Adult life and total life were significantly higher in the SVNV-infected population (Figure 2). However, virus infection decreases the survival and reproductive potential of the TSWV infected F. occidentalis [32,35]. We found that SVNV infection increased adult life duration and reproductive potential of N. variabilis. We also observed that lx, the cumulative probability of survival, was higher in the infected population while the probability of death was lower in the infected population (Table 1). In western flower thrips, TSWV infection can increase survival [35]; however, other studies have found that soybean thripssurvival does not increase with SVNV infection [16]. The results of the present work suggest that SVNV infection increases the fitness of N. variabilis, which is similar to results obtained with other viruses and other thrips species [20,33,36,37,38,39,40] and in contradiction to other studies that reported the presence of virus in other thrips species decreased the fitness or did not affect it at all [20,27,41,42,43,44]. Alterations in vector behavior (longer feeding and oviposition) and fitness (survival and duration of each insect stage) associated with virus-induced physiological changes (nutritional chemistry) in host plants in many cases may seem to favor pathogen dispersal [45,46,47].
In the present study, we found that gross reproduction rate (GRR) was higher in the SVNV-infected population (Figure 5). The expectancy of life (ex) was lower in male as compared to females, but infection increased life expectancy in both males and females. We expected males to have a shorter life expectancy because thrips are haplodiploid, and females usually live longer than males and continue to lay eggs [48,49]. Ro is the replacement rate. Overall, if Ro < 1, the population is shrinking. If Ro > 1, the population is increasing. If Ro = 1, it means that population is constant. In the present study, the value of Ro (age specific maternity) was lower in the uninfected population (26.87 compared to 38.36 in the infected population). Ro is a product of lx and mx values since the probability of survival and the number of eggs produced were lower in the uninfected population, hence the value of Ro was also lower in the uninfected population.
Since the work was done under lab conditions, we could not assess external mortality factors (predator or parasitoid effect on population abundance) other than natural mortality.
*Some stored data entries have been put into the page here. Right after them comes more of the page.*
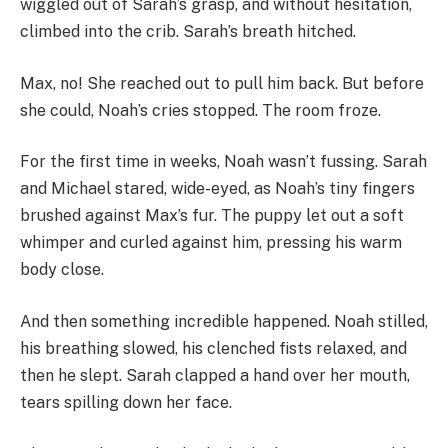
wiggled out of Sarah’s grasp, and without hesitation,
climbed into the crib. Sarah’s breath hitched.
Max, no! She reached out to pull him back. But before
she could, Noah’s cries stopped. The room froze.
For the first time in weeks, Noah wasn’t fussing. Sarah
and Michael stared, wide-eyed, as Noah’s tiny fingers
brushed against Max’s fur. The puppy let out a soft
whimper and curled against him, pressing his warm
body close.
And then something incredible happened. Noah stilled,
his breathing slowed, his clenched fists relaxed, and
then he slept. Sarah clapped a hand over her mouth,
tears spilling down her face.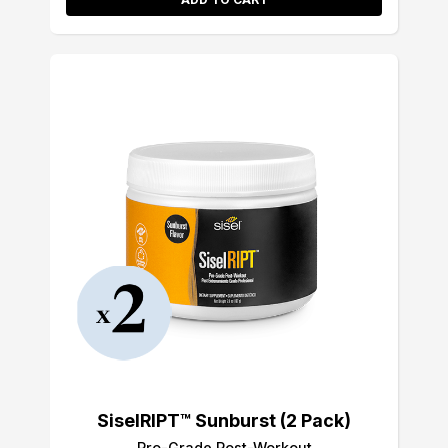
SiselRIPT™ Sunburst (2 Pack)
Pro-Grade Post-Workout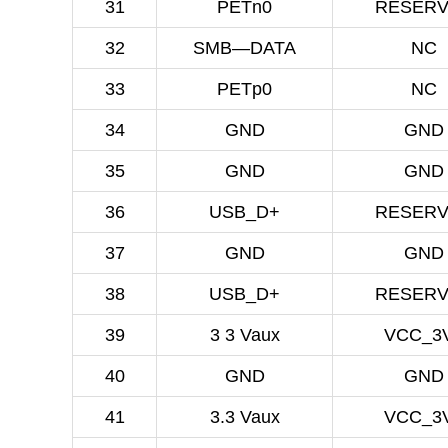
31
PETn0
RESER
32
SMB—DATA
NC
33
PETp0
NC
34
GND
GND
35
GND
GND
36
USB_D+
RESER
37
GND
GND
38
USB_D+
RESER
39
3 3 Vaux
VCC_3
40
GND
GND
41
3.3 Vaux
VCC_3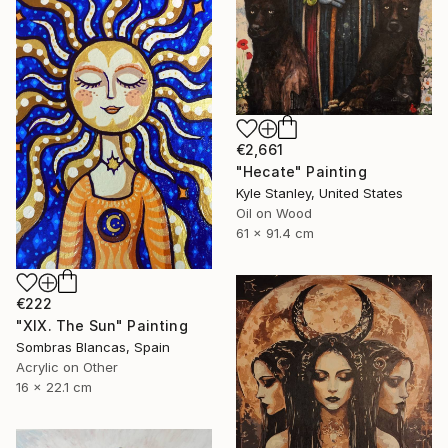
€2,661
"Hecate" Painting
Kyle Stanley, United States
Oil on Wood
61 x 91.4 cm
€222
"XIX. The Sun" Painting
Sombras Blancas, Spain
Acrylic on Other
16 x 22.1 cm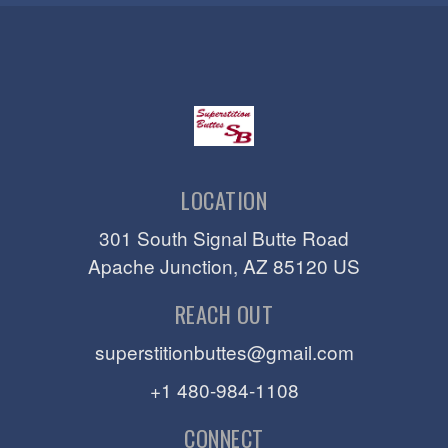
LOCATION
301 South Signal Butte Road
Apache Junction
, AZ
85120
US
REACH OUT
superstitionbuttes@gmail.com
+1 480-984-1108
CONNECT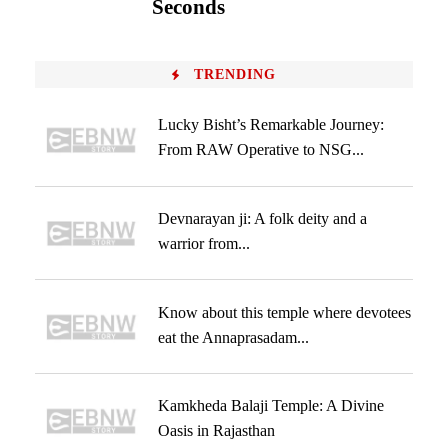
Seconds
TRENDING
Lucky Bisht’s Remarkable Journey:
From RAW Operative to NSG...
Devnarayan ji: A folk deity and a
warrior from...
Know about this temple where devotees
eat the Annaprasadam...
Kamkheda Balaji Temple: A Divine
Oasis in Rajasthan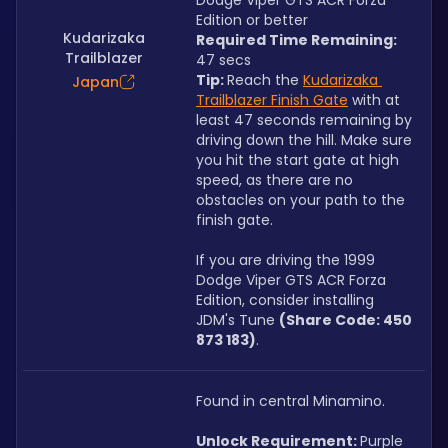
Dodge Viper GTS ACR Forza 
Edition or better
Kudarizaka
Required Time Remaining: 
Trailblazer
47 secs
Tip: 
Reach the 
Kudarizaka 
Japan
Trailblazer Finish Gate
 with at 
least 47 seconds remaining by 
driving down the hill. Make sure 
you hit the start gate at high 
speed, as there are no 
obstacles on your path to the 
finish gate.
If you are driving the 1999 
Dodge Viper GTS ACR Forza 
Edition, consider installing 
JDM's Tune 
(Share Code: 450 
873 183)
.
Found in central Minamino.
Unlock Requirement: 
Purple 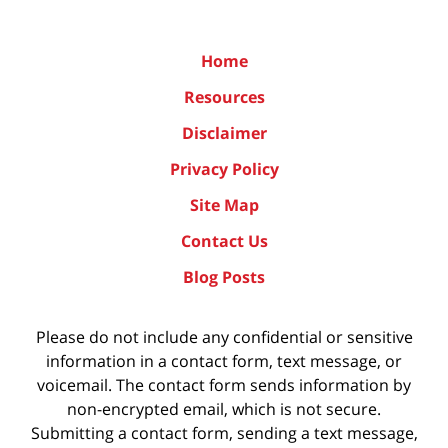
Home
Resources
Disclaimer
Privacy Policy
Site Map
Contact Us
Blog Posts
Please do not include any confidential or sensitive
information in a contact form, text message, or
voicemail. The contact form sends information by
non-encrypted email, which is not secure.
Submitting a contact form, sending a text message,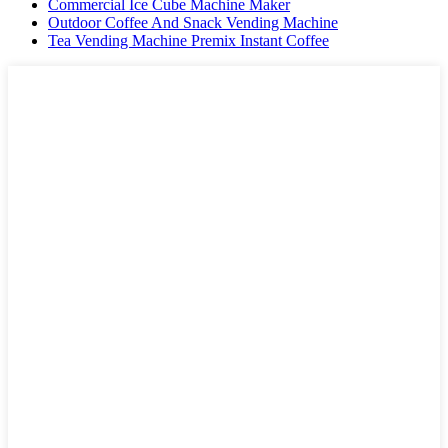
Commercial Ice Cube Machine Maker
Outdoor Coffee And Snack Vending Machine
Tea Vending Machine Premix Instant Coffee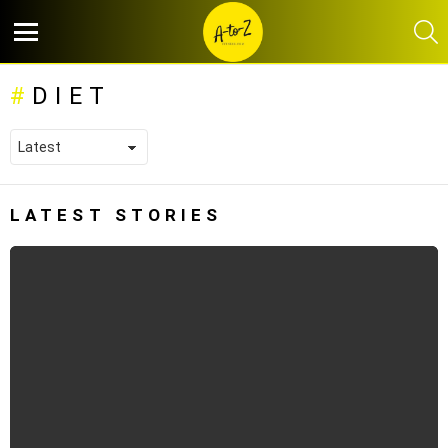
S
Menu
DIET
LATEST STORIES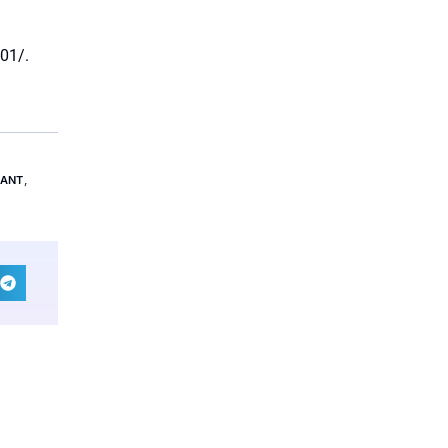
01/.
LANT
,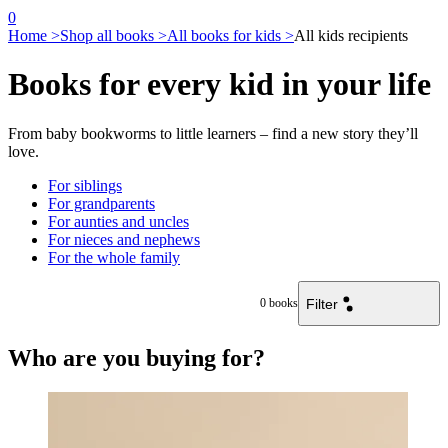
0
Home >
Shop all books >
All books for kids >
All kids recipients
Books for every kid in your life
From baby bookworms to little learners – find a new story they’ll
love.
For siblings
For grandparents
For aunties and uncles
For nieces and nephews
For the whole family
Filter
0
books
Who are you buying for?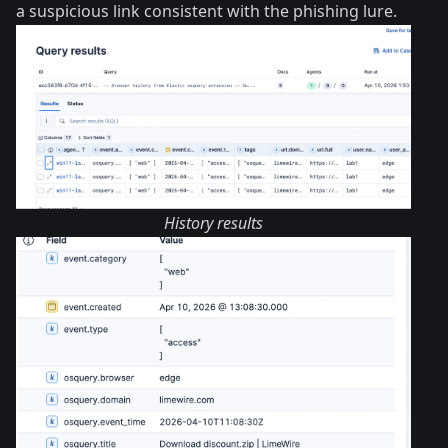
a suspicious link consistent with the phishing lure.
History results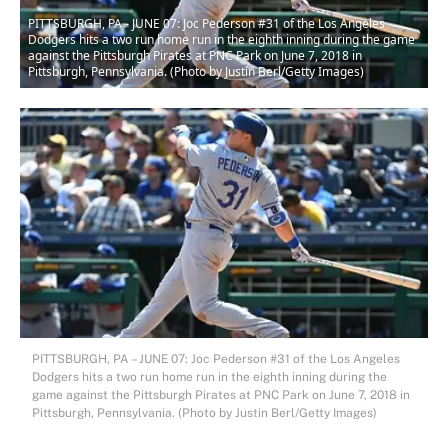
PITTSBURGH, PA - JUNE 07: Joc Pederson #31 of the Los Angeles
Dodgers hits a two run home run in the eighth inning during the game
against the Pittsburgh Pirates at PNC Park on June 7, 2018 in
Pittsburgh, Pennsylvania. (Photo by Justin Berl/Getty Images)
PITTSBURGH, PA – JUNE 07: Joc Pederson #31 of the Los Angeles
Dodgers hits a two run home run in the eighth inning during the
game against the Pittsburgh Pirates at PNC Park on June 7, 2018 in
Pittsburgh, Pennsylvania. (Photo by Justin Berl/Getty Images)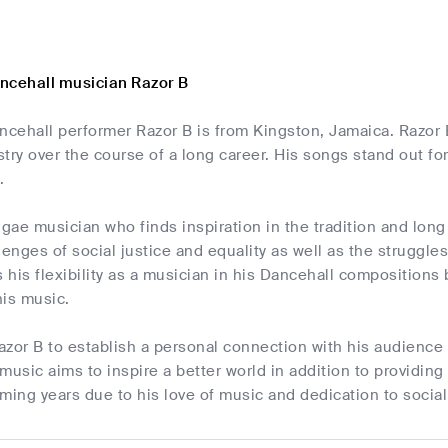
ncehall musician Razor B
cehall performer Razor B is from Kingston, Jamaica. Razor B
try over the course of a long career. His songs stand out f
.
ggae musician who finds inspiration in the tradition and long
lenges of social justice and equality as well as the struggle
his flexibility as a musician in his Dancehall compositions
his music.
Razor B to establish a personal connection with his audience
music aims to inspire a better world in addition to providing
ming years due to his love of music and dedication to socia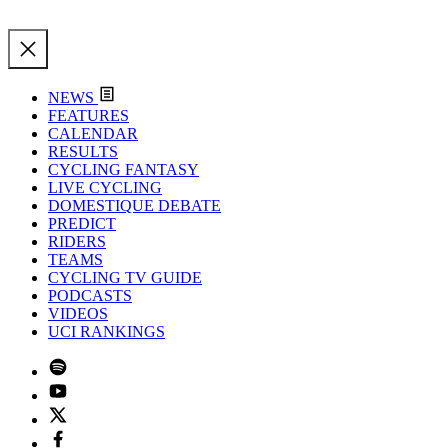
NEWS
FEATURES
CALENDAR
RESULTS
CYCLING FANTASY
LIVE CYCLING
DOMESTIQUE DEBATE
PREDICT
RIDERS
TEAMS
CYCLING TV GUIDE
PODCASTS
VIDEOS
UCI RANKINGS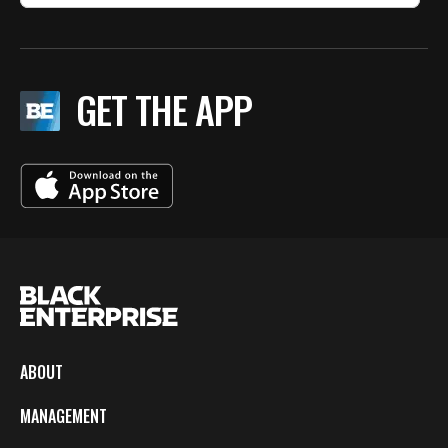
GET THE APP
ABOUT
MANAGEMENT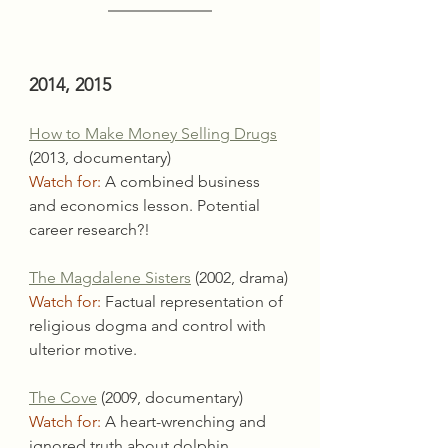
2014, 2015
How to Make Money Selling Drugs
(2013, documentary)
Watch for:
 A combined business 
and economics lesson. Potential 
career research?!
The Magdalene Sisters
 (2002, drama)
Watch for:
 Factual representation of 
religious dogma and control with 
ulterior motive.
The Cove
 (2009, documentary)
Watch for:
 A heart-wrenching and 
ignored truth about dolphin 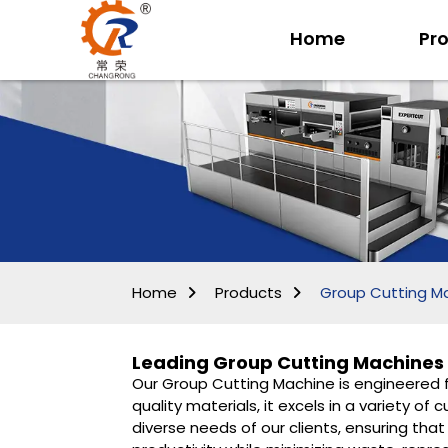
Home
Pr
Home
Products
Group Cutting M
Leading Group Cutting Machines 
Our Group Cutting Machine is engineered fo
quality materials, it excels in a variety o
diverse needs of our clients, ensuring th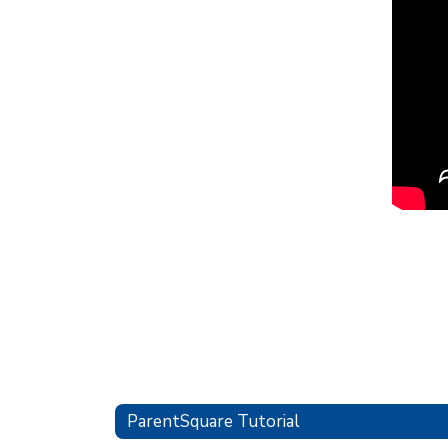
ParentSquare Tutorial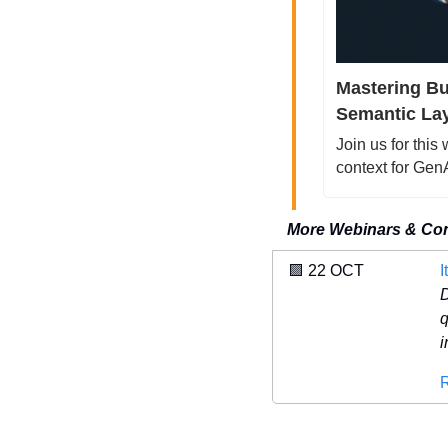
Mastering Bu
Semantic Lay
Join us for this
context for Ge
More Webinars & Co
🟪
 22 OCT 
I
D
q
i
R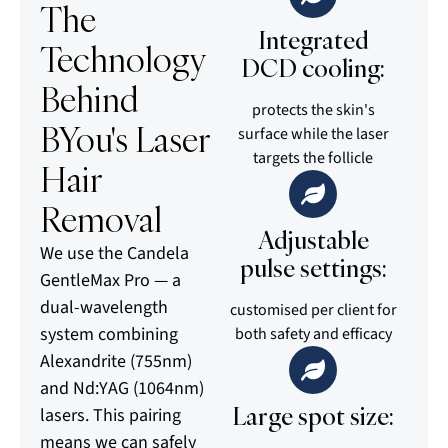
The
Integrated
Technology
DCD cooling:
Behind
protects the skin's
BYou's Laser
surface while the laser
targets the follicle
Hair
Removal
Adjustable
We use the Candela
pulse settings:
GentleMax Pro — a
dual-wavelength
customised per client for
system combining
both safety and efficacy
Alexandrite (755nm)
and Nd:YAG (1064nm)
Large spot size:
lasers. This pairing
means we can safely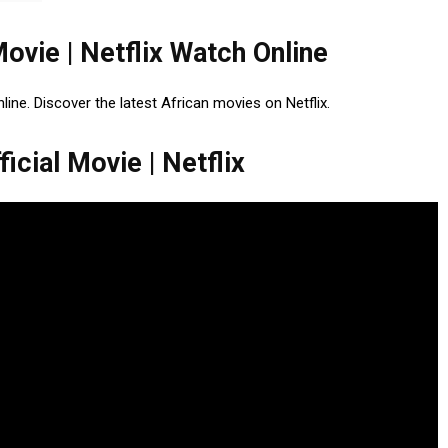
Movie | Netflix Watch Online
nline. Discover the latest African movies on Netflix.
icial Movie | Netflix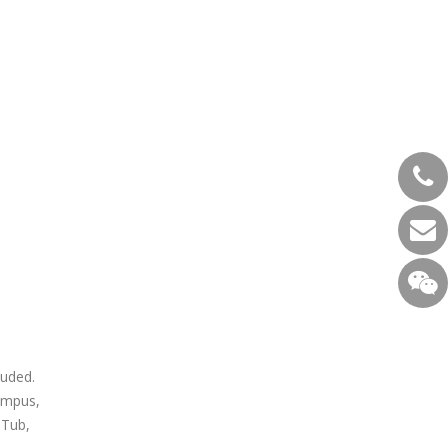
luded.
ampus,
 Tub,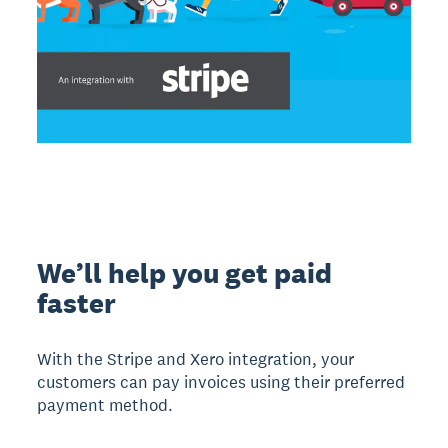
We’ll help you get paid
faster
With the Stripe and Xero integration, your
customers can pay invoices using their preferred
payment method.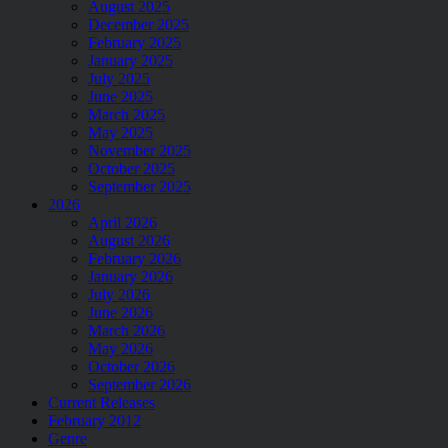
August 2025
December 2025
February 2025
January 2025
July 2025
June 2025
March 2025
May 2025
November 2025
October 2025
September 2025
2026
April 2026
August 2026
February 2026
January 2026
July 2026
June 2026
March 2026
May 2026
October 2026
September 2026
Current Releases
February 2012
Genre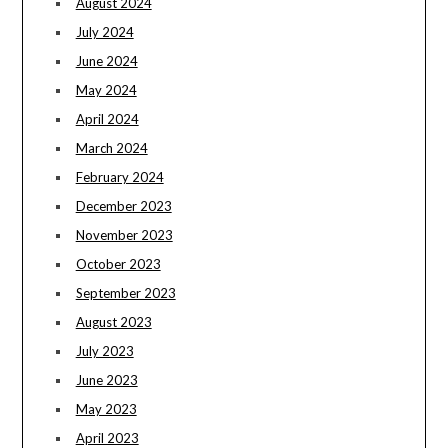
August 2024
July 2024
June 2024
May 2024
April 2024
March 2024
February 2024
December 2023
November 2023
October 2023
September 2023
August 2023
July 2023
June 2023
May 2023
April 2023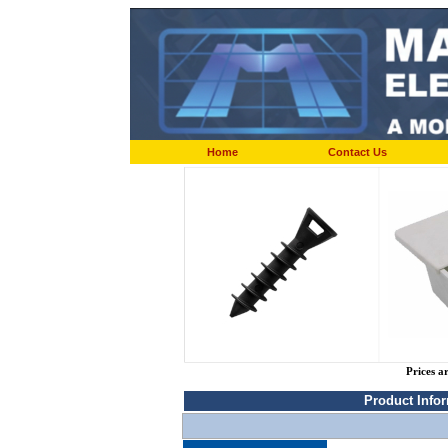
Home
Contact Us
Prices a
Product Info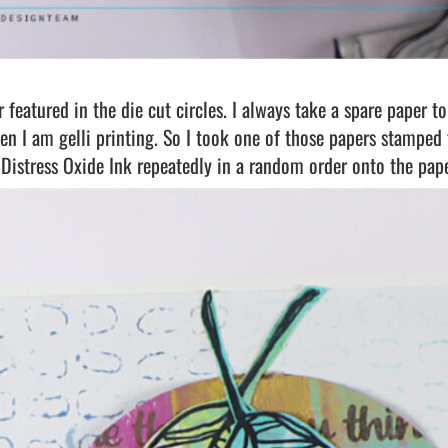
r featured in the die cut circles. I always take a spare paper t
en I am gelli printing. So I took one of those papers stamped
Distress Oxide Ink repeatedly in a random order onto the pape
Eggs produced (mx) (fertility) was 83.96 in the uninfected females and 89.21 in the SVNV-infected ones. The direction of virus effects [50] on fecundity was similar to Keough et al. [16]. It is still not clear whether these differences are due to the direct effect of the virus on the thrips or to the indirect effects of feeding on virus-infected plants.
Overall, infected N. variabilis survive longer, produce higher numbers of offspring, have reduced doubling time and suffer from reduced mortality due to SVNV infection. Work on proteomics and transcriptomics of infected and uninfected thrips populations should be carried out to understand the processes involved in increasing fitness of viruliferous populations. Integrated pest management practices, including the selection of resistant cultivars and utilization of thrips natural predators to control the phytophagous thrips species, should be developed.
Comparative life tables of infected and uninfected N. variabilis populations showed that SVNV-infected thrips survive longer, produce a higher number of offspring and have reduced mortality and higher survival proportion as compared to the uninfected thrips. Rate of intrinsic increase was greater in the infected population compared to the uninfected population. The uninfected thrips population took longer to double as compared to the infected population. Overall, soybean thrips benefit from infection of SVNV and population doubling time was reduced in the infected population.

5. Conclusions

Comparative life tables of infected and uninfected N. variabilis populations showed that SVNV-infected thrips survive longer, produce a higher number of offspring and have less mortality and higher survival compared to uninfected thrips. Infected females survived longer compared to uninfected females and males. SVNV-infected females produced a nominally higher number of offspring compared to uninfected females. Gross reproduction rate and rate of intrinsic increase was higher in the infected population compared to the uninfected population. The uninfected thrips population took longer to double as compared to the infected population. Overall, soybean thrips benefit from infection of SVNV through better survival, reduced death rate and decreased population doubling time.

Supplementary Materials

The following supporting information can be downloaded at: https://www.mdpi.com/article/10.3390/insects13070632/s1, Table S1: List of the primers used for detection of virus; Table S2: Relative quantification of SVNV in the infected and uninfected plants and thrips population; Table S3: List of acronyms and terminologies used in the paper.

Author Contributions

Conceptualization, E.G.R., C.R. and A.H.; methodology, A.H., E.G.R. and C.R.; software, A.H.; validation, E.G.R., C.R. and A.H.; resources, E.G.R.; data curation, A.H.; writing—original draft preparation, A.H., C.R. and E.G.R.; writing—review and editing, C.R. and E.G.R.; visualization, A.H.; supervision, E.G.R. and C.R.; project administration, C.R. and E.G.R.; funding acquisition, E.G.R. and A.H. All authors have read and agreed to the published version of the manuscript.

Funding

We acknowledge support from the Fulbright organization for the PhD studies of principal investigator award/grant number 15150461. This research was also supported by grant received from Pennsylvania Soybean Board (PSB # R2017-P05) entitled, “Distribution of Soybean vein necrosis virus in Pennsylvania and its impact on plant growth” for graduate student research. Rosa is supported by HATCH accession no. 1016243 project no. PEN04652 from the USDA National Institute of Food and by the Penn State College of Ag Science.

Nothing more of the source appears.